Byline: ON THE JOB by Bureau of Labor and Industries For The Register-Guard

Question: I am a co-owner of a company. A couple of weeks ago, while I was out of town, one of my business partners loaned an employee $50 from the petty cash till. I returned to town on payday, signed all the paychecks, and distributed them to employees. My partner then told me about the employee who borrowed $50. I immediately told the employee that he would have to pay back the money right away or I would take it out of his next paycheck.

As luck would have it, the employee didn't come in to work the next day and he hasn't been back since I spoke to him.

I called the employee's house and spoke with his mother. Once I explained the situation to her she gave me permission to stop payment on the paycheck we'd given him and to reissue a new paycheck less the $50 he owes the company.

I arranged for a stop payment on the employee's paycheck, but I haven't yet issued a new check to him with a deduction for the $50 loan repayment.

Today I came in to work and was greeted by a nasty e-mail from the employee complaining because our bank refused to honor his paycheck (the one I stopped payment on).

My question is, since the employee is so angry with us and threatening, are we potentially liable for how we handled this matter?

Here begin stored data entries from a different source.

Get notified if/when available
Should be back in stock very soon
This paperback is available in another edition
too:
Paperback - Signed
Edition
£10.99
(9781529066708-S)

Answer: As an employer you should focus on fulfilling your legal obligations related to the employee's paycheck.

There are two significant legal requirements that, from the facts you provide, your company already has violated and/or will soon violate: you have failed to provide the employee his final paycheck within legal time limits, and subtracting the $50 loan amount from the next paycheck you issue to the employee will violate statutory restrictions on paycheck deductions.

Employers must provide the final paycheck to a departing employee who fails to provide at least 48 hours notice to the employer by the fifth working day (after the employee departs) or on the next regular payday, whichever occurs first.

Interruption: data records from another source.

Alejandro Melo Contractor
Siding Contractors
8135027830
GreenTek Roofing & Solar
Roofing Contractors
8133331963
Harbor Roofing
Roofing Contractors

Since the employee has been a no-show for several work days, you probably would be correct to view him as a former employee. However, you would be safer if you had a policy specifically stating that after a certain amount of time away without explanation, an employee is considered to have been `voluntarily terminated' or to have resigned without notice.

It has been longer than five working days since the employee left the company, yet you admit that you still have not provided to him a valid and negotiable paycheck. You should make the employee's final paycheck available to him immediately, without any deduction for the $50 loan (as explained below). Otherwise, you could be subject to potentially significant monetary penalties.

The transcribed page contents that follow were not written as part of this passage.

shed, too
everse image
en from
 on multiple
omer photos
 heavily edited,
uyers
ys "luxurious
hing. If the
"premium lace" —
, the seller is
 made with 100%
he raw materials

As for any deductions to the employee's final paycheck for the company's recovery of the $50 loan, you must evaluate whether the planned deduction satisfies any one of the five categories of lawful payroll deductions. These five types of deductions are the only ones that ORS 652.610 allows:

Deductions required by law (for example, taxes or garnishments);

Deductions that are for the employee's benefit (such as health insurance premiums) as long as the employee has signed a written authorization for the deduction;

Other deductions authorized by the employee in writing as long as the employer is not the ultimate recipient of the money (charitable contributions, for example);

Deductions authorized by a collective bargaining agreement; or

A deduction from a final paycheck for a cash loan to an employee, if the employee has voluntarily signed a loan agreement and as long as the loan was for the employee's sole benefit.

Such a deduction may not exceed 25 percent of the employee's disposable earnings or the amount of disposable earnings in excess of $170 per week, whichever is less.

Thus, in order for there to be a legal, valid deduction from the employee's final paycheck to repay the $50 loan, there must be a voluntarily signed loan agreement in which the employee specifically authorizes such a deduction. In your situation that was not the case. The `permission' granted to you by the employee's mother does not suffice for the required written, voluntary authorization which supports a final paycheck deduction.

You should not have stopped payment on the employee's paycheck in the first place. So, perhaps the best approach - that is, the one that minimizes the likelihood of liability - would be to immediately provide him with his final paycheck without deducting the $50 he owes the company. In addition, you might also ask the employee whether he was charged any fees from the bank for the stop payment, and offer to reimburse him.

Of course, you can always ask the employee to repay you the $50 at the time you reissue the paycheck. If he refuses, you always have the option of pursuing repayment in Small Claims Court.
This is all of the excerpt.